Abstract

In recent years, reconfigurable antennas have been sought to improve the performance of multiple-input multiple-output (MIMO) wireless communication systems. Their ability to dynamically reconfigure their radiation pattern adds diversity in a manner that is not possible with fixed antennas. This paper investigates the performance benefits provided by pattern reconfigurable receiving antennas with uniform beam steering capability. Their potential performance is first estimated using simulations, and for the first time, the effect of uniform beam steering on MIMO system performance is evaluated in a real indoor channel using two electrically steerable passive array radiator (ESPAR) antennas. Performance comparison is made against a pair of monopole antennas using a hardware bit error rate (BER) test-bed that incorporates statistical spatial averaging in order to assess performance improvements in a more realistic way, and analyze the effect of antenna diversity on the overall system performance.
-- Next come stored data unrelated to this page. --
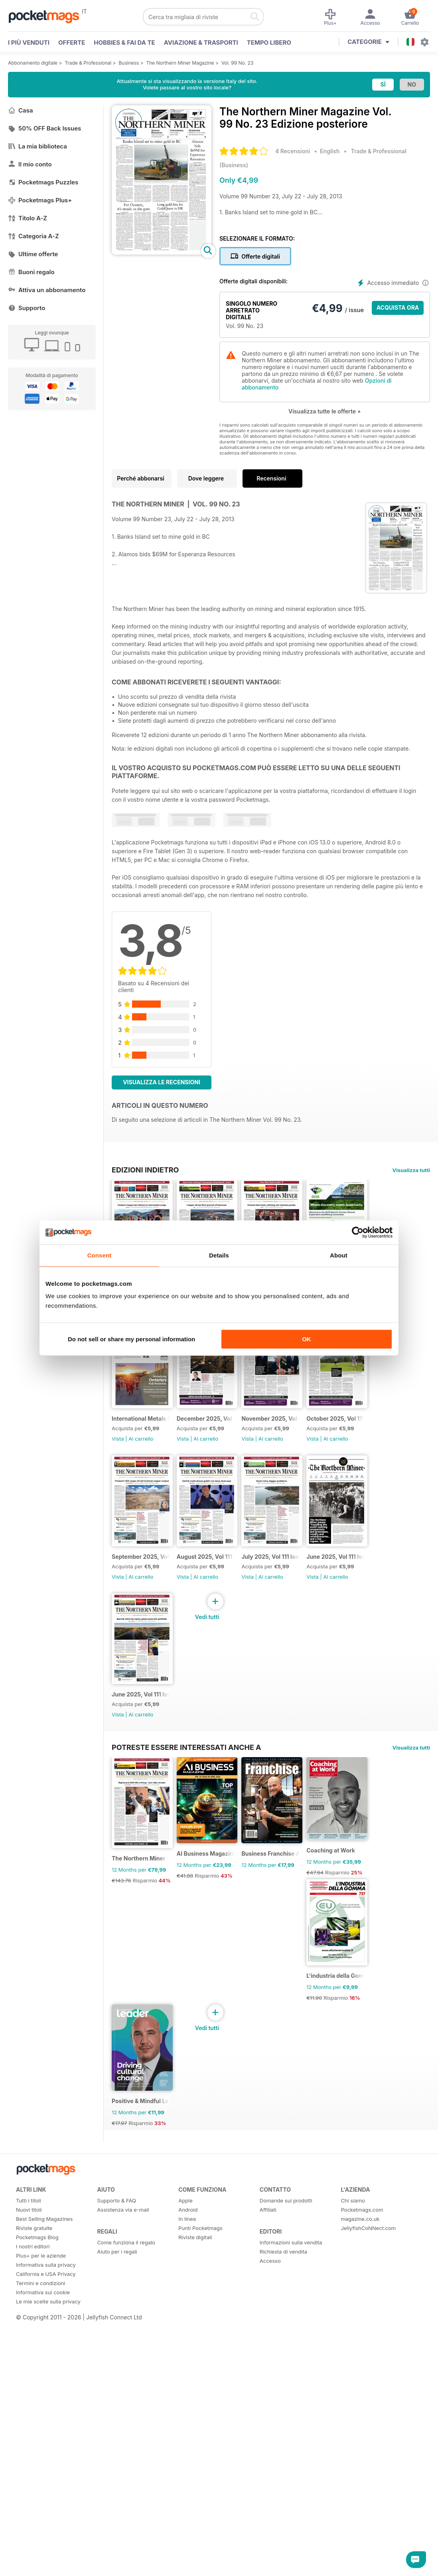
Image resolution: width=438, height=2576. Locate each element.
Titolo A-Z (27, 218)
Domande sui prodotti (286, 2539)
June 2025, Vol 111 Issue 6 (310, 1794)
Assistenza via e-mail (123, 2548)
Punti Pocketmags (200, 2566)
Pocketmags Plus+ (40, 200)
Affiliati (268, 2548)
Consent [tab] (99, 1255)
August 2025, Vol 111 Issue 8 (148, 1794)
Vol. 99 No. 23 (237, 63)
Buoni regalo (31, 272)
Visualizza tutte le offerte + (324, 411)
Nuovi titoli (29, 2548)
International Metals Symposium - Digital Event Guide (230, 1468)
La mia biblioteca (37, 146)
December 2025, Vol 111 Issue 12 (312, 1468)
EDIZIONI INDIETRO (145, 1170)
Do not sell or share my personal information (131, 1339)
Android (187, 2548)
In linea (187, 2557)
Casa (20, 110)
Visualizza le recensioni (161, 1082)
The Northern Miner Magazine (180, 63)
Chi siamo (353, 2539)
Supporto (26, 308)
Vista (118, 1489)
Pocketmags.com (362, 2548)
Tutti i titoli (28, 2539)
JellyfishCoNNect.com (368, 2566)
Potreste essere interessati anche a (186, 2011)
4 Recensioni (292, 151)
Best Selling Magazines (44, 2557)
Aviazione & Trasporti (201, 42)
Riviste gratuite (34, 2566)
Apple (185, 2539)
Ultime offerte (33, 254)
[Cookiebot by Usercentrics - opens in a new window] (358, 1232)
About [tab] (338, 1255)
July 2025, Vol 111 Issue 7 (227, 1794)
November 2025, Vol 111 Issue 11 (148, 1632)
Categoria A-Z (33, 236)
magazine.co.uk (360, 2557)
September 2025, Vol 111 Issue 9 (312, 1632)
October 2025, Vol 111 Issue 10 (230, 1632)
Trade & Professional (88, 63)
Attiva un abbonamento (46, 290)
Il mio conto (30, 164)
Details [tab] (219, 1255)
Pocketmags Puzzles (43, 182)
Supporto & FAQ (116, 2539)
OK (306, 1339)
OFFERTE (71, 42)
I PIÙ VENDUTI (28, 42)
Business (128, 63)
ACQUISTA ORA (398, 307)
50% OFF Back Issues (44, 128)
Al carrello (140, 1489)
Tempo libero (269, 42)
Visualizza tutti (411, 1170)
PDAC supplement (136, 1468)
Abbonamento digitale (32, 63)
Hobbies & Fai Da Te (124, 42)
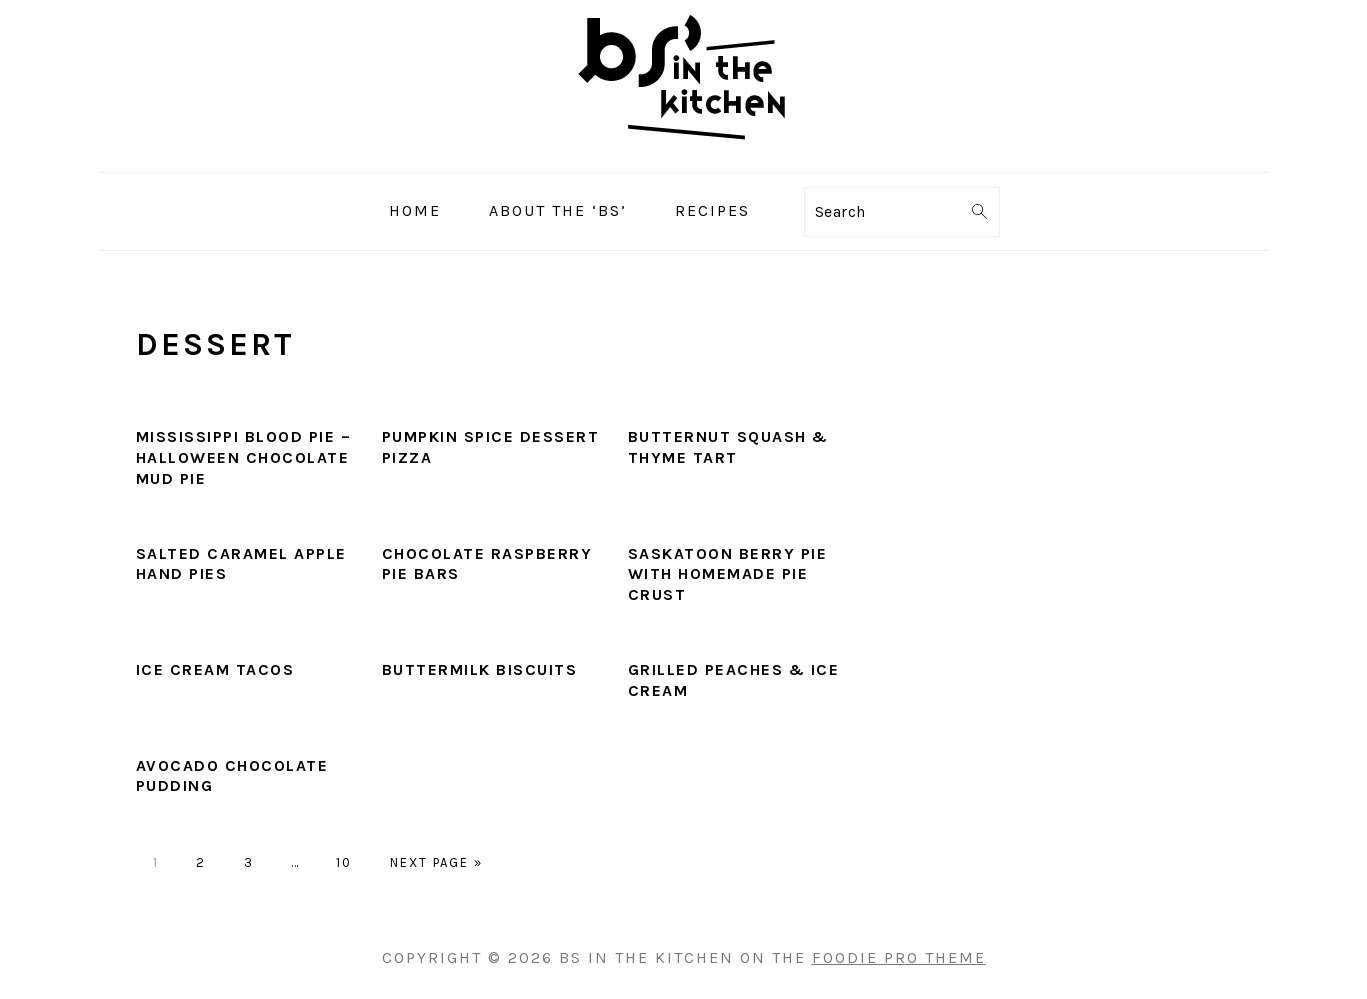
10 (344, 862)
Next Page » (436, 862)
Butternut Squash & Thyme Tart (728, 447)
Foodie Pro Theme (899, 957)
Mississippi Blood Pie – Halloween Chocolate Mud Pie (244, 457)
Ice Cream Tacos (215, 669)
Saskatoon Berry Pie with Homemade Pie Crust (728, 574)
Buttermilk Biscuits (480, 669)
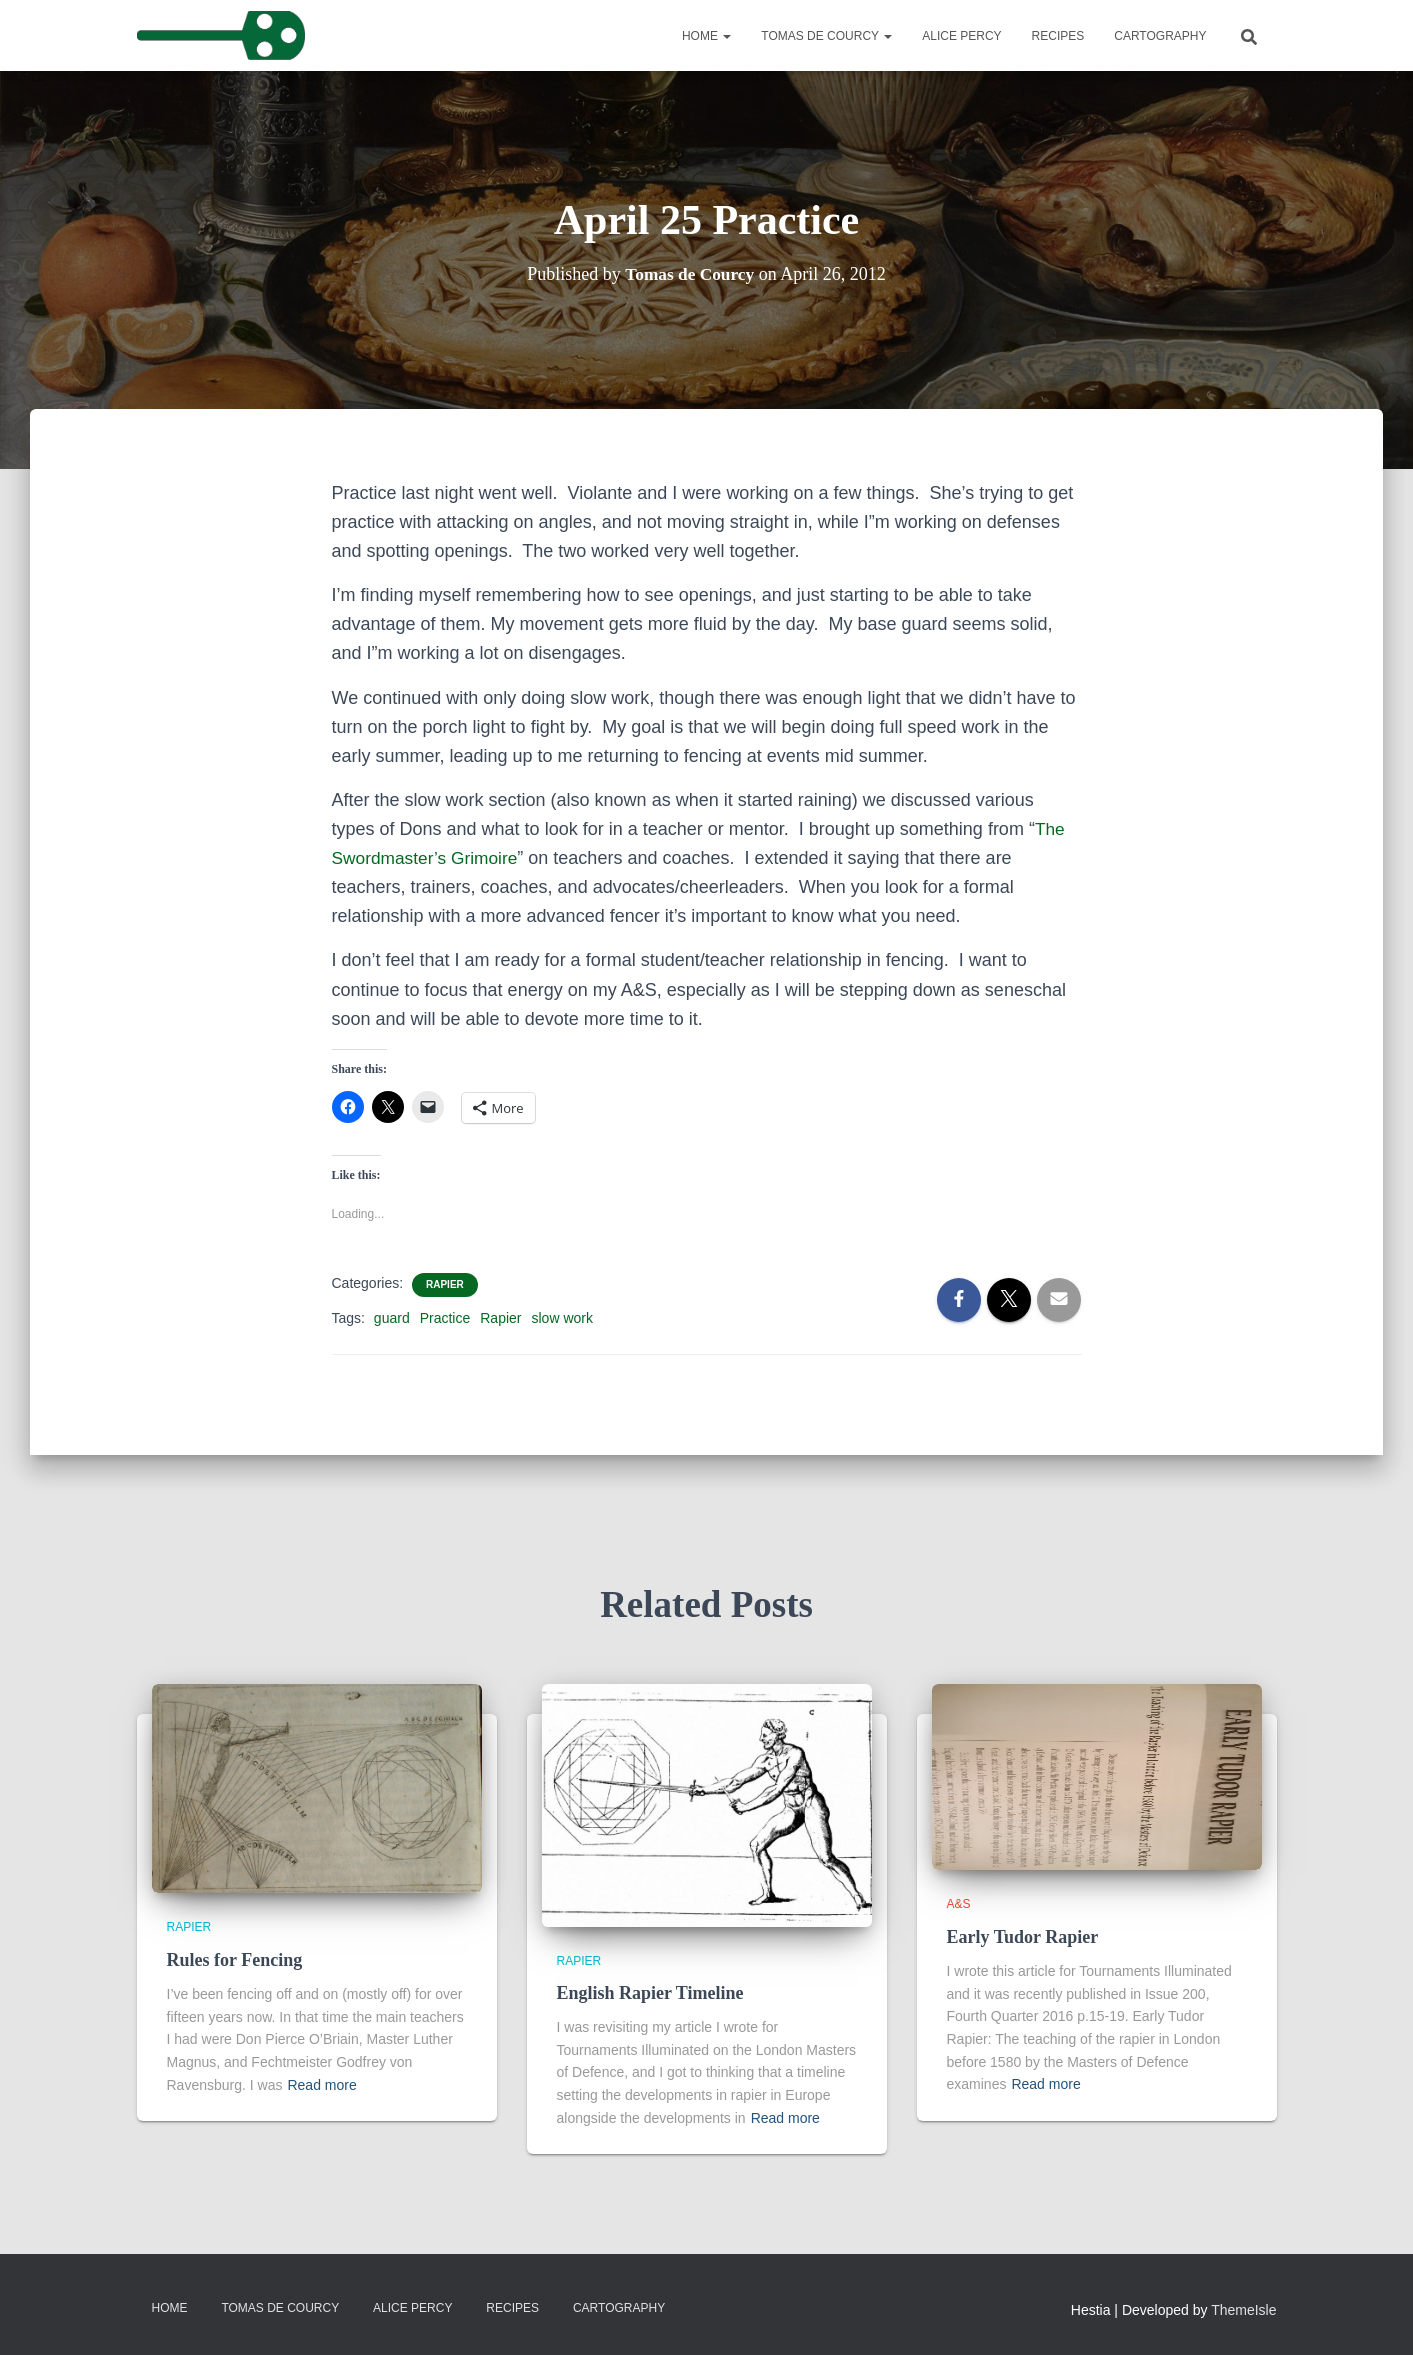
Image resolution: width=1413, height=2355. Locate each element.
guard (392, 1318)
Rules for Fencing (235, 1960)
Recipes (1058, 36)
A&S (959, 1904)
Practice (445, 1318)
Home (706, 36)
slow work (562, 1318)
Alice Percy (961, 36)
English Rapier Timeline (650, 1993)
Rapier (445, 1284)
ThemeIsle (1243, 2310)
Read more (321, 2085)
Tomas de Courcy (826, 36)
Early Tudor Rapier (1023, 1937)
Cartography (1160, 36)
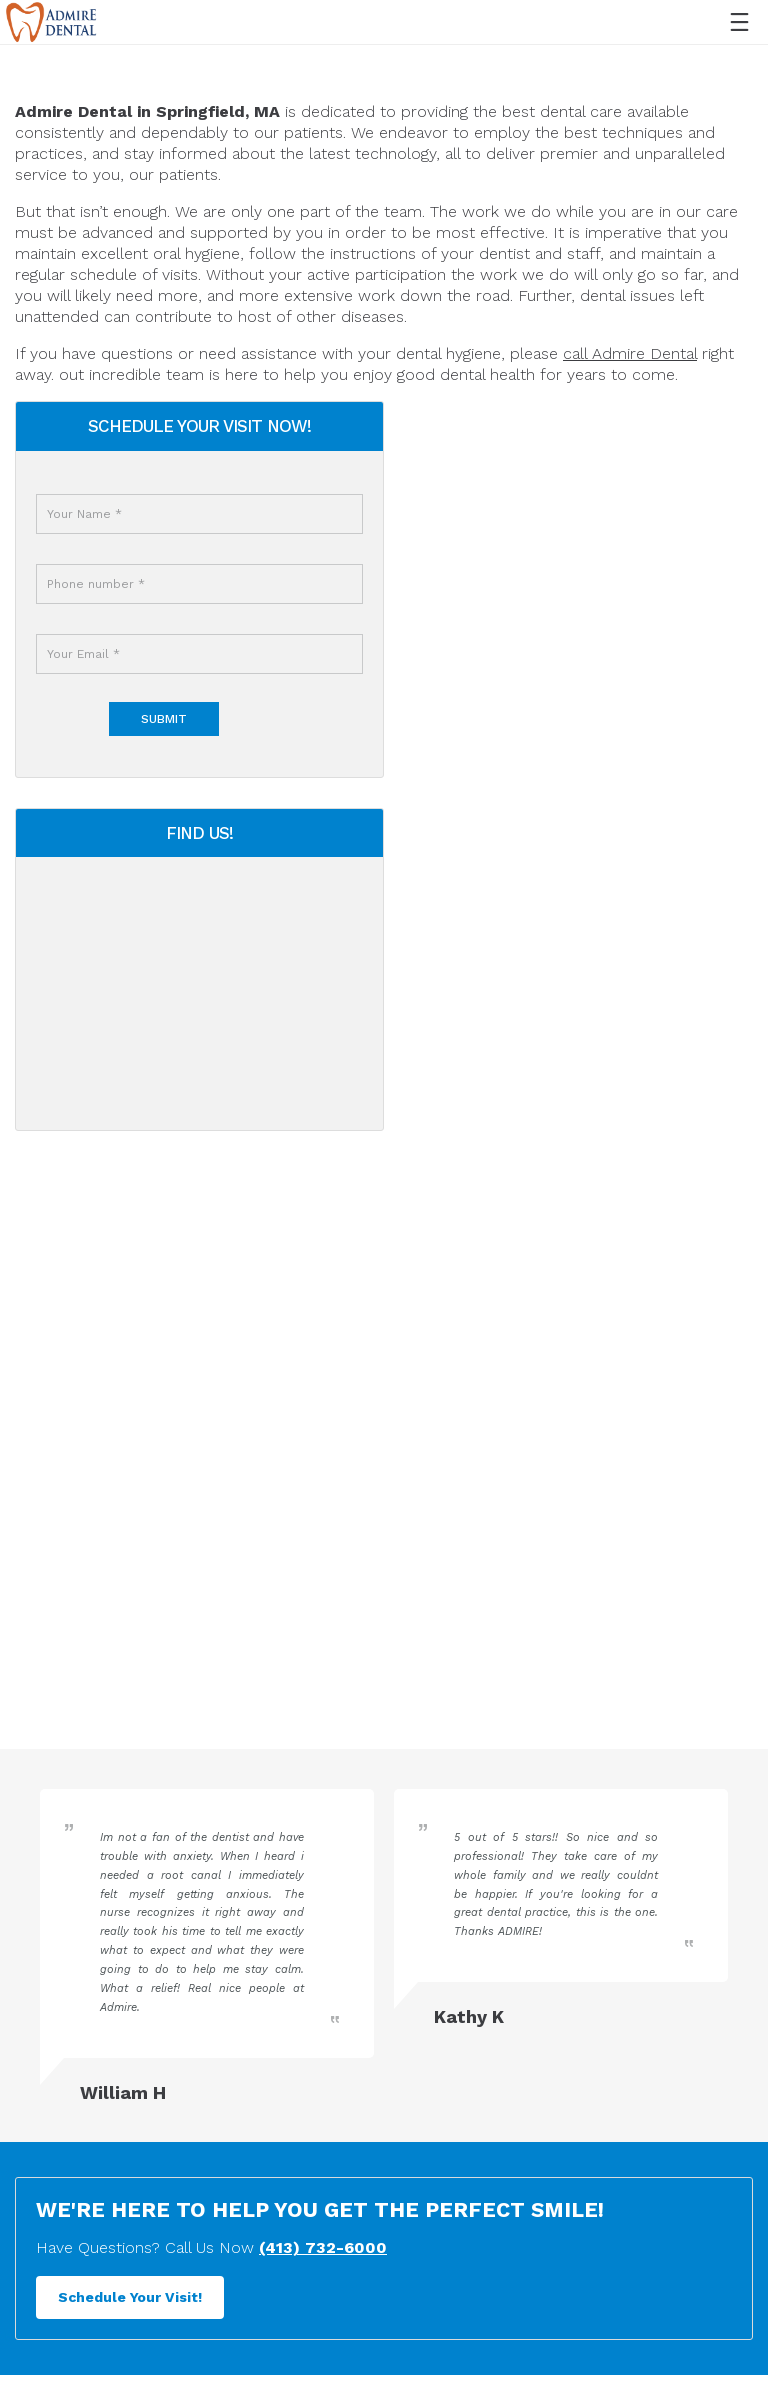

The MIMO-ESPAR system reduces BER with certain pattern combinations and excels in capacity evaluations. The ESPAR antennas improve the spatially averaged channel capacity by as much as 37% at 10 dB transmit SNR, and gain an additional 1 bit/s/Hz in peak capacity at 10 dB receive SNR from diversity gain alone. These improvements make pattern reconfigurable antennas promising options in MIMO-related applications.